Dan een vraag van mevrouw Pijpelink over open-source leermiddelen en hoe we ervoor gaan zorgen dat leraren meer ruimte krijgen om zelf materiaal te ontwikkelen. Open leermaterialen zijn ongelofelijk belangrijk gereedschap van een leraar om beter aan te kunnen sluiten bij de behoefte van zijn of haar leerlingenpopulatie en de context van de school. Zo krijgen leraren inderdaad meer regie over hun eigen lesinhoud; dat hoef ik mevrouw Pijpelink als oud-docent niet te vertellen. Doordat dit materiaal breed wordt gedeeld, kunnen ook leraren van andere scholen hier gebruik van maken en het aanpassen aan hun eigen situatie.
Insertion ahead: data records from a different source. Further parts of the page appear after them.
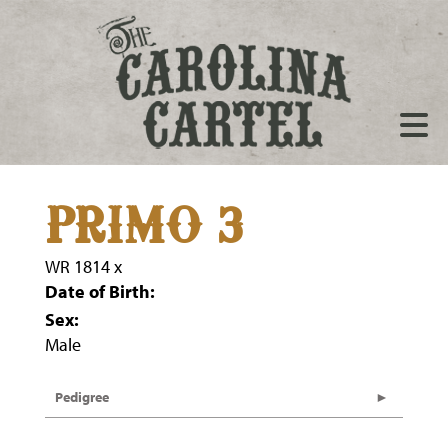
PRIMO 3
WR 1814
x
Date of Birth:
Sex:
Male
Pedigree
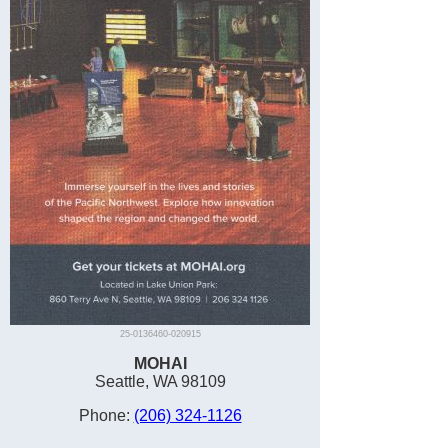
25-0136460-020915
MOHAI
Seattle, WA 98109
Phone:
(206) 324-1126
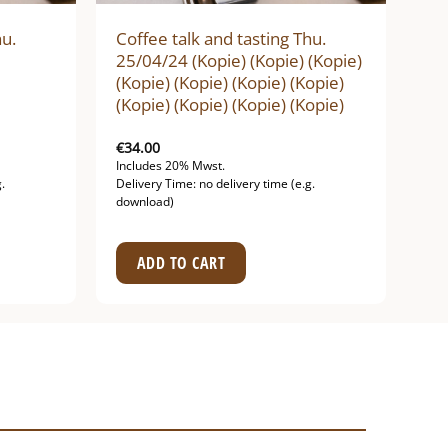
hu.
Coffee talk and tasting Thu.
25/04/24 (Kopie) (Kopie) (Kopie)
(Kopie) (Kopie) (Kopie) (Kopie)
(Kopie) (Kopie) (Kopie) (Kopie)
€
34.00
Includes 20% Mwst.
.
Delivery Time: no delivery time (e.g.
download)
ADD TO CART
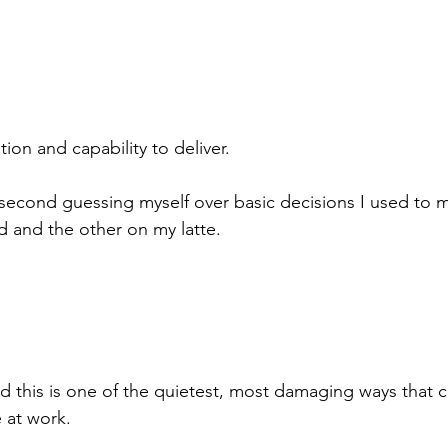
ion and capability to deliver.
 second guessing myself over basic decisions I used to 
 and the other on my latte.
ed this is one of the quietest, most damaging ways that 
 at work.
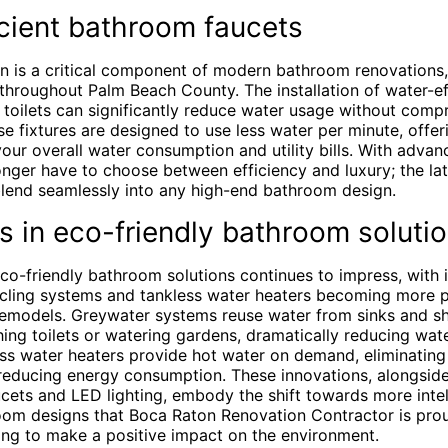
cient bathroom faucets
n is a critical component of modern bathroom renovations, 
throughout Palm Beach County. The installation of water-eff
toilets can significantly reduce water usage without comp
 fixtures are designed to use less water per minute, offer
ur overall water consumption and utility bills. With advan
ger have to choose between efficiency and luxury; the lat
 blend seamlessly into any high-end bathroom design.
s in eco-friendly bathroom soluti
eco-friendly bathroom solutions continues to impress, with 
cling systems and tankless water heaters becoming more p
models. Greywater systems reuse water from sinks and sh
hing toilets or watering gardens, dramatically reducing wat
ess water heaters provide hot water on demand, eliminating
reducing energy consumption. These innovations, alongside 
cets and LED lighting, embody the shift towards more intel
oom designs that Boca Raton Renovation Contractor is prou
g to make a positive impact on the environment.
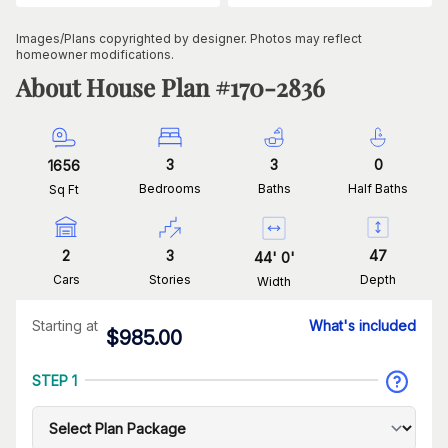
Images/Plans copyrighted by designer. Photos may reflect
homeowner modifications.
About House Plan #
170-2836
3
3
0
1656
Bedrooms
Baths
Half Baths
Sq Ft
2
3
47
44
'
0
'
Cars
Stories
Depth
Width
Starting at
What's included
$
985.00
STEP 1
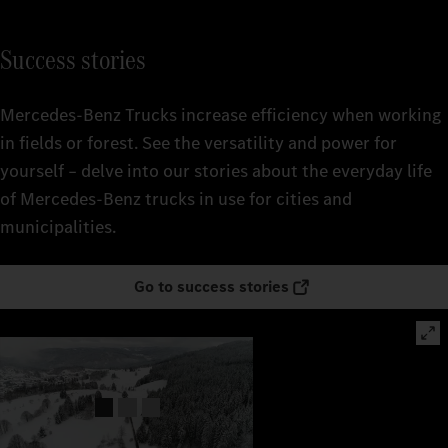
Success stories
Mercedes‑Benz Trucks increase efficiency when working
in fields or forest. See the versatility and power for
yourself – delve into our stories about the everyday life
of Mercedes‑Benz trucks in use for cities and
municipalities.
Go to success stories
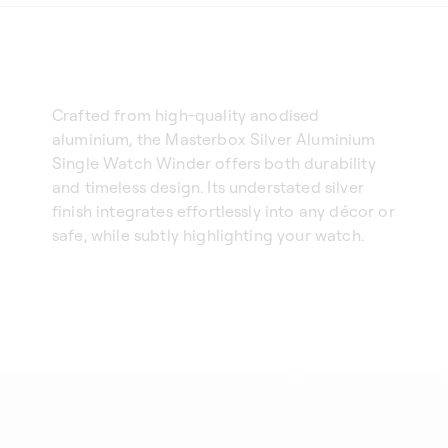
Crafted from high-quality anodised
aluminium, the Masterbox Silver Aluminium
Single Watch Winder offers both durability
and timeless design. Its understated silver
finish integrates effortlessly into any décor or
safe, while subtly highlighting your watch.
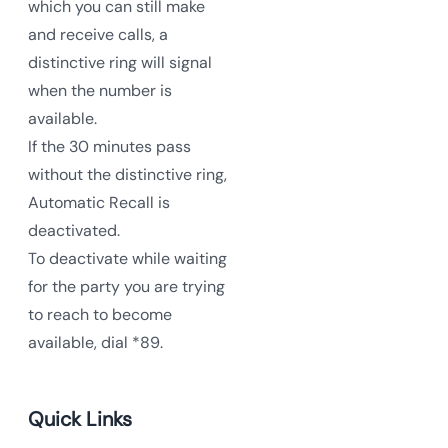
which you can still make
and receive calls, a
distinctive ring will signal
when the number is
available.
If the 30 minutes pass
without the distinctive ring,
Automatic Recall is
deactivated.
To deactivate while waiting
for the party you are trying
to reach to become
available, dial *89.
Quick Links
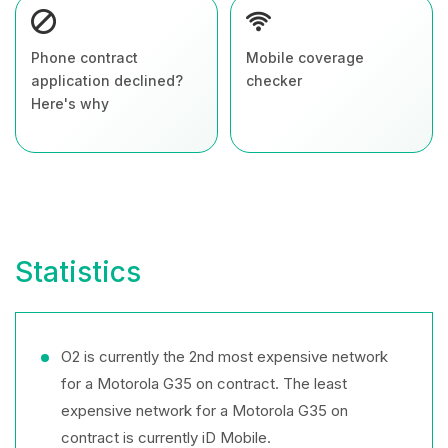
Phone contract
Mobile coverage
application declined?
checker
Here's why
Statistics
O2 is currently the 2nd most expensive network
for a Motorola G35 on contract. The least
expensive network for a Motorola G35 on
contract is currently iD Mobile.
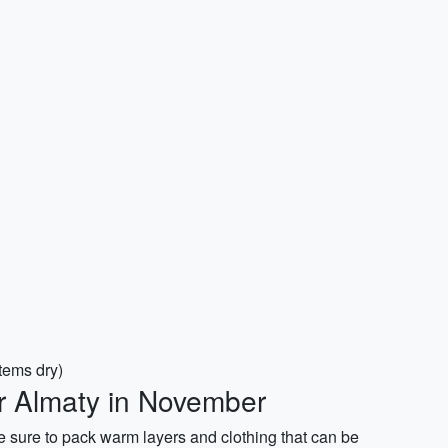
items dry)
or Almaty in November
 sure to pack warm layers and clothing that can be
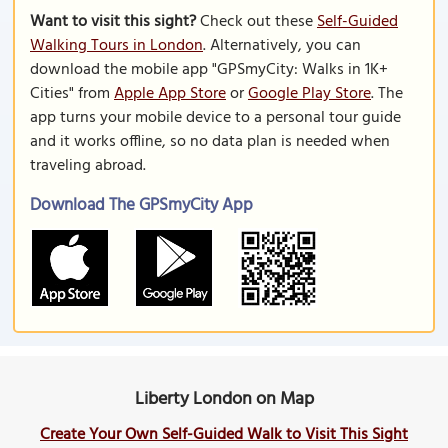
Want to visit this sight?
Check out these
Self-Guided
Walking Tours in London
. Alternatively, you can
download the mobile app "GPSmyCity: Walks in 1K+
Cities" from
Apple App Store
or
Google Play Store
. The
app turns your mobile device to a personal tour guide
and it works offline, so no data plan is needed when
traveling abroad.
Download The GPSmyCity App
Liberty London on Map
Create Your Own Self-Guided Walk to Visit This Sight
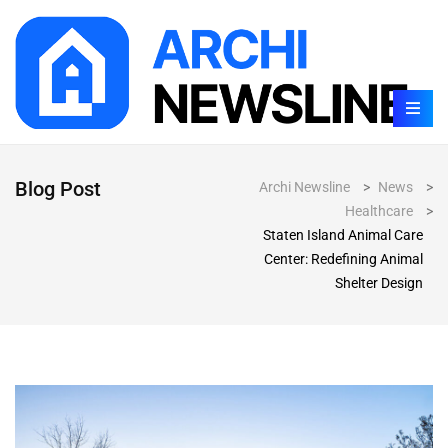
Blog Post
Archi Newsline
>
News
>
Healthcare
>
Staten Island Animal Care
Center: Redefining Animal
Shelter Design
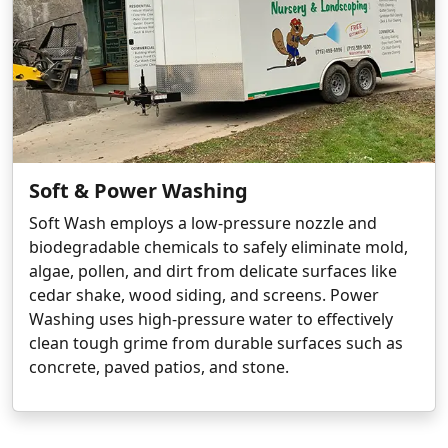
Soft & Power Washing
Soft Wash employs a low-pressure nozzle and
biodegradable chemicals to safely eliminate mold,
algae, pollen, and dirt from delicate surfaces like
cedar shake, wood siding, and screens. Power
Washing uses high-pressure water to effectively
clean tough grime from durable surfaces such as
concrete, paved patios, and stone.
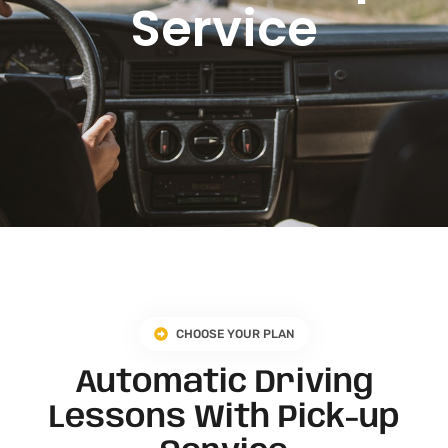
Service
CHOOSE YOUR PLAN
Automatic Driving
Lessons With Pick-up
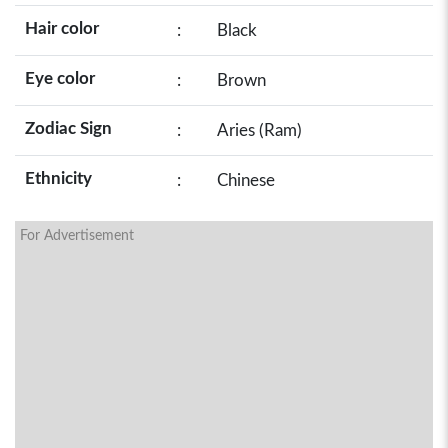
Hair color
:
Black
Eye color
:
Brown
Zodiac Sign
:
Aries (Ram)
Ethnicity
:
Chinese
For Advertisement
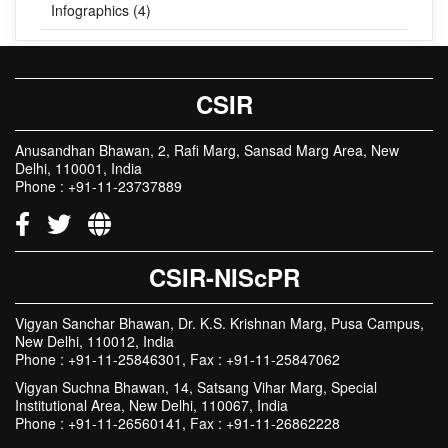
Infographics (4)
CSIR
Anusandhan Bhawan, 2, Rafi Marg, Sansad Marg Area, New
Delhi, 110001, India
Phone : +91-11-23737889
CSIR-NIScPR
Vigyan Sanchar Bhawan, Dr. K.S. Krishnan Marg, Pusa Campus,
New Delhi, 110012, India
Phone : +91-11-25846301, Fax : +91-11-25847062
Vigyan Suchna Bhawan, 14, Satsang Vihar Marg, Special
Institutional Area, New Delhi, 110067, India
Phone : +91-11-26560141, Fax : +91-11-26862228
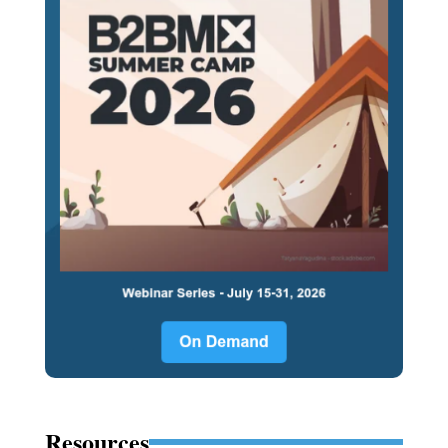
Resources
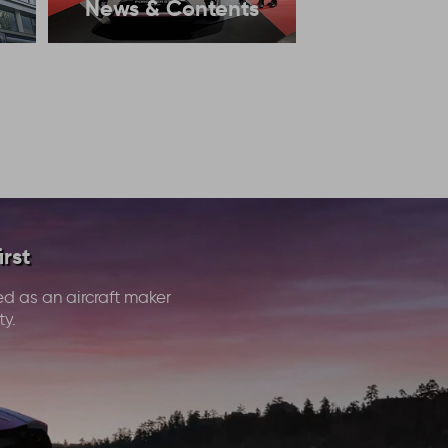
News & Contents
rst
ed as an aircraft maker
ty.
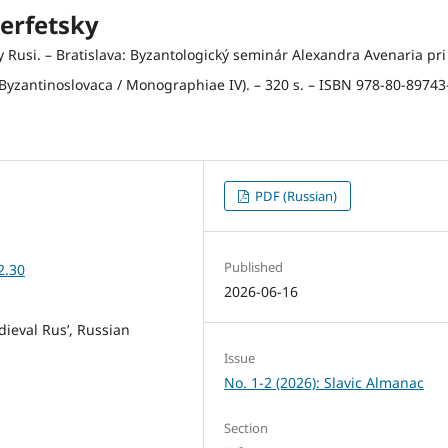
erfetsky
 Rusi. – Bratislava: Byzantologický seminár Alexandra Avenaria pri
(Byzantinoslovaca / Monographiae IV). – 320 s. – ISBN 978-80-89743
PDF (Russian)
Published
2.30
2026-06-16
dieval Rus’, Russian
Issue
No. 1-2 (2026): Slavic Almanac
Section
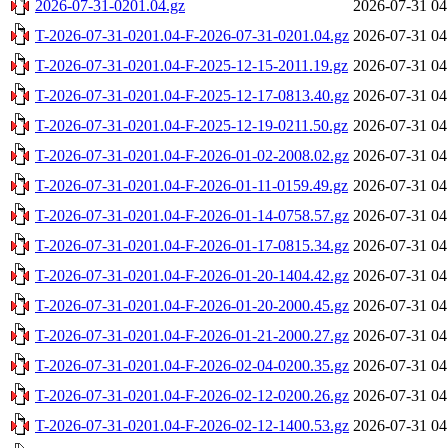
2026-07-31-0201.04.gz
2026-07-31 04
T-2026-07-31-0201.04-F-2026-07-31-0201.04.gz
2026-07-31 04
T-2026-07-31-0201.04-F-2025-12-15-2011.19.gz
2026-07-31 04
T-2026-07-31-0201.04-F-2025-12-17-0813.40.gz
2026-07-31 04
T-2026-07-31-0201.04-F-2025-12-19-0211.50.gz
2026-07-31 04
T-2026-07-31-0201.04-F-2026-01-02-2008.02.gz
2026-07-31 04
T-2026-07-31-0201.04-F-2026-01-11-0159.49.gz
2026-07-31 04
T-2026-07-31-0201.04-F-2026-01-14-0758.57.gz
2026-07-31 04
T-2026-07-31-0201.04-F-2026-01-17-0815.34.gz
2026-07-31 04
T-2026-07-31-0201.04-F-2026-01-20-1404.42.gz
2026-07-31 04
T-2026-07-31-0201.04-F-2026-01-20-2000.45.gz
2026-07-31 04
T-2026-07-31-0201.04-F-2026-01-21-2000.27.gz
2026-07-31 04
T-2026-07-31-0201.04-F-2026-02-04-0200.35.gz
2026-07-31 04
T-2026-07-31-0201.04-F-2026-02-12-0200.26.gz
2026-07-31 04
T-2026-07-31-0201.04-F-2026-02-12-1400.53.gz
2026-07-31 04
Het Nationaal Groeifondsprogramma Impuls Open Leermateriaal ondersteunt leraren bij het ontwikkelen en effectief inzetten van kwalitatief hoogwaardig open lesmateriaal. Ik heb afgelopen vrijdag tijdens een werkbezoek mooie voorbeelden gezien van hoe daaraan gewerkt wordt. Uiteindelijk is het zo dat je bepaalde zaken wil aanreiken en ervoor wil zorgen dat leraren die kunnen vertalen naar hun eigen situatie. In het programma krijgen scholen middelen en ondersteuning om bestaand open leermateriaal te verrijken en nieuw open leermateriaal te ontwikkelen voor hun lessen.

Dan een vraag van mevrouw Rooderkerk over algoritmen. Wat doen we aan algoritmen die kinderen met bijvoorbeeld ADHD of dyslexie onterecht vastzetten op bepaalde niveaus? Dat is natuurlijk het dubbele. Die digitale leermiddelen kunnen extra ondersteuning bieden voor kinderen die dat nodig hebben, juist vanuit een bepaalde behoefte. Tegelijkertijd is het ongelofelijk belangrijk — dat deel ik met mevrouw Rooderkerk — dat systemen niet het niveau van een kind niet goed inschatten en dat dan als het ware vastklikken, bijvoorbeeld omdat de leerling op een andere manier leert en de stof tot zich neemt; daar gaat het namelijk vaak over. Daarom stimuleert OCW onderzoek, onder andere van het Nationaal Onderwijslab AI, NOLAI, naar de effecten van digitale systemen.

De komende periode gaan we de Europese AI-verordening samen met de sector implementeren. Als onderdeel daarvan zal SIVON een inventarisatie doen van onderwijstoepassingen die als "hoog risico" kunnen worden aangemerkt. We hebben daar dus aandacht en oog voor, juist om dit te voorkomen. Daarnaast heeft Kennisnet de Handreiking AI voor scholen gepubliceerd. Deze handreiking ondersteunt scholen bij de zorgvuldige inzet van adaptieve leersystemen, zodat we niet in die fuik terechtkomen.

Dan een vraag van mevrouw Pijpelink over devices en de motie van de leden Westerveld en Kwint uit 2020 om devices ook te betrekken in de Wet gratis schoolboeken. Waarom is dat nog steeds niet zo? Omdat uit onderzoek blijkt dat alle leerlingen over een device beschikken. Met een vrijwillige bijdrage van ouders en ondersteuning van scholen, gemeenten en organisaties als Leergeld Nederland lukt dat. Toch is er een groep leerlingen die niet altijd over een passend device beschikt. Met name werkende ouders met geldzorgen worden soms maar moeilijk bereikt en die vallen een beetje tussen wal en schip als je kijkt naar verschillende regelingen.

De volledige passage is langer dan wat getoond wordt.